- What the exercise asks
Using the listing below, set down each line from the line containing "KRAMMINGER Egon (158, 957)" through the line containing "Franchise Opportunity (1156, 1782)", both ends included, exactly and with nothing added.
--- Data to examine Enclosed Below ---
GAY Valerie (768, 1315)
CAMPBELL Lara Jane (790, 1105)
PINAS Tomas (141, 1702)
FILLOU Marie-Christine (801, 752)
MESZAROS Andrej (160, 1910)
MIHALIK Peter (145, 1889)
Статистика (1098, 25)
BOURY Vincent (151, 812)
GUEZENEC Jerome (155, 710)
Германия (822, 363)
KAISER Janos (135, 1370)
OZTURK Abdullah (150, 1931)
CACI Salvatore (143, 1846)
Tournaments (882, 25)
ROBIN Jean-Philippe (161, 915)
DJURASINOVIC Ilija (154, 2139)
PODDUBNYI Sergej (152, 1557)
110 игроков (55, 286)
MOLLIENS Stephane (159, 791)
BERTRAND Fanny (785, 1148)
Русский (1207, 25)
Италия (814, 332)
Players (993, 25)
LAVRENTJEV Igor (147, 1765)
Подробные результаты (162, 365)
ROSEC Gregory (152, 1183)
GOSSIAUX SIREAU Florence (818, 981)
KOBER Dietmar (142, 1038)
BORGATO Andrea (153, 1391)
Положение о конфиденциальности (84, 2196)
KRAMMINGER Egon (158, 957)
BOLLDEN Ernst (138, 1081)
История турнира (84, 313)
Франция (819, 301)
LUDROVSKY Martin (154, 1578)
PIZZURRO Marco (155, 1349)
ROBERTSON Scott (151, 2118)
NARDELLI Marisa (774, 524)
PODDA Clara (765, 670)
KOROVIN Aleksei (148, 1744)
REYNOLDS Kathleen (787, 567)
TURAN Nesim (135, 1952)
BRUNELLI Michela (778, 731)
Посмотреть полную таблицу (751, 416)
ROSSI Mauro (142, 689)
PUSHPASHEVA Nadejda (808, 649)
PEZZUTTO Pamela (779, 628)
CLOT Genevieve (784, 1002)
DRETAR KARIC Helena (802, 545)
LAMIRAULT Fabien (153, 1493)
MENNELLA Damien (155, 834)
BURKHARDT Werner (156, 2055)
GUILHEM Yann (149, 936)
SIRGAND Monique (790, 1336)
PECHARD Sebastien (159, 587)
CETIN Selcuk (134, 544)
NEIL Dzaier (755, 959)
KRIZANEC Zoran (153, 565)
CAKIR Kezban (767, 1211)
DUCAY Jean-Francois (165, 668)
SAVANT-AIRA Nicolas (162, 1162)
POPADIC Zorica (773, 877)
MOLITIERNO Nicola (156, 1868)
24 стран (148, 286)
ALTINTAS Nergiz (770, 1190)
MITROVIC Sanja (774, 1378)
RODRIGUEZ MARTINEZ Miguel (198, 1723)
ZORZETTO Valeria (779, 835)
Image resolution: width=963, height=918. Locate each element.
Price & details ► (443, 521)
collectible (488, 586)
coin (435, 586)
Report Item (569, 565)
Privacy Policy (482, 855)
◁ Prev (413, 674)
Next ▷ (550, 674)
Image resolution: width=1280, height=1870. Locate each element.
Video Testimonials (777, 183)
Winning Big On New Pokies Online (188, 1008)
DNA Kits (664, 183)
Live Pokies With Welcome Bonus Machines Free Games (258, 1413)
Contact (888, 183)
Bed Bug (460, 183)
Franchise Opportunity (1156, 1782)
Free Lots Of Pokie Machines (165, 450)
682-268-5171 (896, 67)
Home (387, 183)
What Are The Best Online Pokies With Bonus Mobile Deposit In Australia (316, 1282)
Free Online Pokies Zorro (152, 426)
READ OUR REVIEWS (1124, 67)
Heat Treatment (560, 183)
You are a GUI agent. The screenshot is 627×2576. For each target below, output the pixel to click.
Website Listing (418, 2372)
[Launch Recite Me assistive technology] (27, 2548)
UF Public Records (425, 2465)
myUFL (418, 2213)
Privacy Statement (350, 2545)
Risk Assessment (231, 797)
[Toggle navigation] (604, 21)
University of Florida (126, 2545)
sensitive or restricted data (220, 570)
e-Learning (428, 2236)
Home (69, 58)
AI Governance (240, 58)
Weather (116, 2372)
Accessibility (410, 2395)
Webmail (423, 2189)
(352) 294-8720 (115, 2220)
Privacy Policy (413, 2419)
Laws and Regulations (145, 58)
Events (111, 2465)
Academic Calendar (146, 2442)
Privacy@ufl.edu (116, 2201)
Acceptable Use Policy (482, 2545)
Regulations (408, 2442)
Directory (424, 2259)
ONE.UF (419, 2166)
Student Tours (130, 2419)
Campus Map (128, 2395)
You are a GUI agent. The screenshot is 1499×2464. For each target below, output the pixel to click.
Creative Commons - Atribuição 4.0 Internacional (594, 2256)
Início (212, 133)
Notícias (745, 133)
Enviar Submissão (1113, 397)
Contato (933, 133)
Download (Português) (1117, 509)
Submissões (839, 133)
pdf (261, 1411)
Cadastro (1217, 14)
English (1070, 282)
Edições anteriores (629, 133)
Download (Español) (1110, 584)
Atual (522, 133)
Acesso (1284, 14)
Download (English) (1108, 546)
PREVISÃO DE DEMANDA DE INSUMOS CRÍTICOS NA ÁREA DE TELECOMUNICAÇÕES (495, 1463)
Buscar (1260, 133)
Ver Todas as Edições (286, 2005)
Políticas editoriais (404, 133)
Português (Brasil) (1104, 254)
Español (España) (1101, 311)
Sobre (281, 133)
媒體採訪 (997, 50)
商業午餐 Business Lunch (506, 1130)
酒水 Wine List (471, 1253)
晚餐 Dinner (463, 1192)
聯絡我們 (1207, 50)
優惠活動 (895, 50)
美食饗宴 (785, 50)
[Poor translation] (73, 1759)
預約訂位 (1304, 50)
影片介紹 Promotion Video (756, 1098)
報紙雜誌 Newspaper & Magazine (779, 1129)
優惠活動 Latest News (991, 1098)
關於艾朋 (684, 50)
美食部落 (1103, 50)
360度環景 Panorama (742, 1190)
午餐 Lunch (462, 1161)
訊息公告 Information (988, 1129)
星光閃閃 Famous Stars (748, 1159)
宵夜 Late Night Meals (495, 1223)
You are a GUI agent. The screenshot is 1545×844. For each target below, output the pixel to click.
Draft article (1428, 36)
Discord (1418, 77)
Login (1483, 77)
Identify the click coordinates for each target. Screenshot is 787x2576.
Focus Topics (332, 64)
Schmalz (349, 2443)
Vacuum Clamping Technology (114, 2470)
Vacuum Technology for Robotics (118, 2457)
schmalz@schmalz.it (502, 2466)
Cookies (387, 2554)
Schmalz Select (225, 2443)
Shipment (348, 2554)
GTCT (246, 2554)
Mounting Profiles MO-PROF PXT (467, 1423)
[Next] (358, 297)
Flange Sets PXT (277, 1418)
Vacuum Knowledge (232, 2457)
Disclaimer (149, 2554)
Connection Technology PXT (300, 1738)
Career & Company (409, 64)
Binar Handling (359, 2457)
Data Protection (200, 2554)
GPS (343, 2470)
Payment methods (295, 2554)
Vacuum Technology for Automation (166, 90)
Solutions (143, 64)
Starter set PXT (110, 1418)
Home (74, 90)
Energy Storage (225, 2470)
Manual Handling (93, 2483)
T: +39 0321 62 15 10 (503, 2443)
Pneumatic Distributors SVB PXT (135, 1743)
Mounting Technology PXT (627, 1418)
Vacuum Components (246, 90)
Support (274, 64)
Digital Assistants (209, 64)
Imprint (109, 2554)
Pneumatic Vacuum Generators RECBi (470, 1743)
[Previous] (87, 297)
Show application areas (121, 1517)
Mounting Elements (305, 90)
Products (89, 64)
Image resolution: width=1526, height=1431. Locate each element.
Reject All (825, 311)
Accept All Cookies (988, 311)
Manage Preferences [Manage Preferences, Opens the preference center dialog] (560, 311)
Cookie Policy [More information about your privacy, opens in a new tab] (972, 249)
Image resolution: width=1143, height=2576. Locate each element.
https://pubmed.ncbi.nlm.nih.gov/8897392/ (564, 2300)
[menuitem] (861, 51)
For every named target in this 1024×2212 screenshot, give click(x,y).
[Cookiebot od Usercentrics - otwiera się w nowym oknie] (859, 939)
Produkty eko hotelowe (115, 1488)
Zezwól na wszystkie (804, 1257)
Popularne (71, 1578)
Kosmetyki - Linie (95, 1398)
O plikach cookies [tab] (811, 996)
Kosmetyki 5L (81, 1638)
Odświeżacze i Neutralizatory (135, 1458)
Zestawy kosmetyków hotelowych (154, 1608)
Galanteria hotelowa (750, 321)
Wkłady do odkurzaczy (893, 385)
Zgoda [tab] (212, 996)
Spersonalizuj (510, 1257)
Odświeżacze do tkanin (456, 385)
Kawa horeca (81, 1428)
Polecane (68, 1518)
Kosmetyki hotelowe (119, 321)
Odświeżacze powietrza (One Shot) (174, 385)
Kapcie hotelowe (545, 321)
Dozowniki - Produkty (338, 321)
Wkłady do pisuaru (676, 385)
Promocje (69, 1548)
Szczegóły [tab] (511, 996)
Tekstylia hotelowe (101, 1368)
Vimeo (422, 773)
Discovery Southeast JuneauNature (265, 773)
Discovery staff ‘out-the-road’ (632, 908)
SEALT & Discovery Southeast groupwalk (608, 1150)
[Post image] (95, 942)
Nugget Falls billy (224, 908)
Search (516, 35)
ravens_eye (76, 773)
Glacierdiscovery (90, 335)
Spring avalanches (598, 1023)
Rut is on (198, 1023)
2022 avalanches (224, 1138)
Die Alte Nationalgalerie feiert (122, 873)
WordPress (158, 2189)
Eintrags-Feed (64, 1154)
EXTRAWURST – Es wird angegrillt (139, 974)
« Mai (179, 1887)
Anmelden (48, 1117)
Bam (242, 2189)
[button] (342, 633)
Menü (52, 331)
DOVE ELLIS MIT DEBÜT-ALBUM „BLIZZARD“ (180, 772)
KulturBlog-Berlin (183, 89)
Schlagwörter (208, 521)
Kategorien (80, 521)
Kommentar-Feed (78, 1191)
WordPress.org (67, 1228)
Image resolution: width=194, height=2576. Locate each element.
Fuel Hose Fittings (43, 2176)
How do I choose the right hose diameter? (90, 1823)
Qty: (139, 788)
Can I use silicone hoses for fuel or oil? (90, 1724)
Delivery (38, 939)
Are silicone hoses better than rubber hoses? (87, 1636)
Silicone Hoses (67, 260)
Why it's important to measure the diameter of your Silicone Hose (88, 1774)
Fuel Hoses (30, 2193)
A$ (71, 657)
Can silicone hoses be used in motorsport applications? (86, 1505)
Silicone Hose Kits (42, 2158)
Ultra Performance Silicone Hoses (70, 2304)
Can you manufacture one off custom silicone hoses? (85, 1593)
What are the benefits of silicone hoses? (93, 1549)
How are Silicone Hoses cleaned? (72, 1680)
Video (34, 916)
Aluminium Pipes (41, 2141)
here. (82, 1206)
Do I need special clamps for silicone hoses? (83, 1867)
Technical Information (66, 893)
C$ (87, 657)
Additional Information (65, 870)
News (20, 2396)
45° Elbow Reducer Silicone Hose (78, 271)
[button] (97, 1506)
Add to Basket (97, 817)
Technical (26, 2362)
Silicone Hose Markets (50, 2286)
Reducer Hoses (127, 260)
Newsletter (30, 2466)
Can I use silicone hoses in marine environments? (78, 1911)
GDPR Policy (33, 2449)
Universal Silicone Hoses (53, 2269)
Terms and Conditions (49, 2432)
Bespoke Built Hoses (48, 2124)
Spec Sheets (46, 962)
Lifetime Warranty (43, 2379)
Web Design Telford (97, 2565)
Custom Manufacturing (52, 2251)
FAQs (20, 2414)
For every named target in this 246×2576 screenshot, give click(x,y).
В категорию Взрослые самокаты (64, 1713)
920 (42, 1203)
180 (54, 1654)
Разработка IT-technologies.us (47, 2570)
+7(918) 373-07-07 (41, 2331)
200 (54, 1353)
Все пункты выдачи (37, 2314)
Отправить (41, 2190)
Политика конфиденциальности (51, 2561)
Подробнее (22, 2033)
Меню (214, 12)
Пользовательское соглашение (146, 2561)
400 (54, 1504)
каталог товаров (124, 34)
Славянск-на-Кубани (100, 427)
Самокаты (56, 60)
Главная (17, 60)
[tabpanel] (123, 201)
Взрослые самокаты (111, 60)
--- End of Enclosed Data to examine ---
- Result for this exercise
KRAMMINGER Egon (158, 957)
BOLLDEN Ernst (138, 1081)
История турнира (84, 313)
Франция (819, 301)
LUDROVSKY Martin (154, 1578)
PIZZURRO Marco (155, 1349)
ROBERTSON Scott (151, 2118)
NARDELLI Marisa (774, 524)
PODDA Clara (765, 670)
KOROVIN Aleksei (148, 1744)
REYNOLDS Kathleen (787, 567)
TURAN Nesim (135, 1952)
BRUNELLI Michela (778, 731)
Посмотреть полную таблицу (751, 416)
ROSSI Mauro (142, 689)
PUSHPASHEVA Nadejda (808, 649)
PEZZUTTO Pamela (779, 628)
CLOT Genevieve (784, 1002)
DRETAR KARIC Helena (802, 545)
LAMIRAULT Fabien (153, 1493)
MENNELLA Damien (155, 834)
BURKHARDT Werner (156, 2055)
GUILHEM Yann (149, 936)
SIRGAND Monique (790, 1336)
PECHARD Sebastien (159, 587)
CETIN Selcuk (134, 544)
NEIL Dzaier (755, 959)
KRIZANEC Zoran (153, 565)
CAKIR Kezban (767, 1211)
DUCAY Jean-Francois (165, 668)
SAVANT-AIRA Nicolas (162, 1162)
POPADIC Zorica (773, 877)
MOLITIERNO Nicola (156, 1868)
24 стран (148, 286)
ALTINTAS Nergiz (770, 1190)
MITROVIC Sanja (774, 1378)
RODRIGUEZ MARTINEZ Miguel (198, 1723)
ZORZETTO Valeria (779, 835)
Image resolution: width=963, height=918. Locate each element.
Price & details ► (443, 521)
collectible (488, 586)
coin (435, 586)
Report Item (569, 565)
Privacy Policy (482, 855)
◁ Prev (413, 674)
Next ▷ (550, 674)
Image resolution: width=1280, height=1870. Locate each element.
Video Testimonials (777, 183)
Winning Big On New Pokies Online (188, 1008)
DNA Kits (664, 183)
Live Pokies With Welcome Bonus Machines Free Games (258, 1413)
Contact (888, 183)
Bed Bug (460, 183)
Franchise Opportunity (1156, 1782)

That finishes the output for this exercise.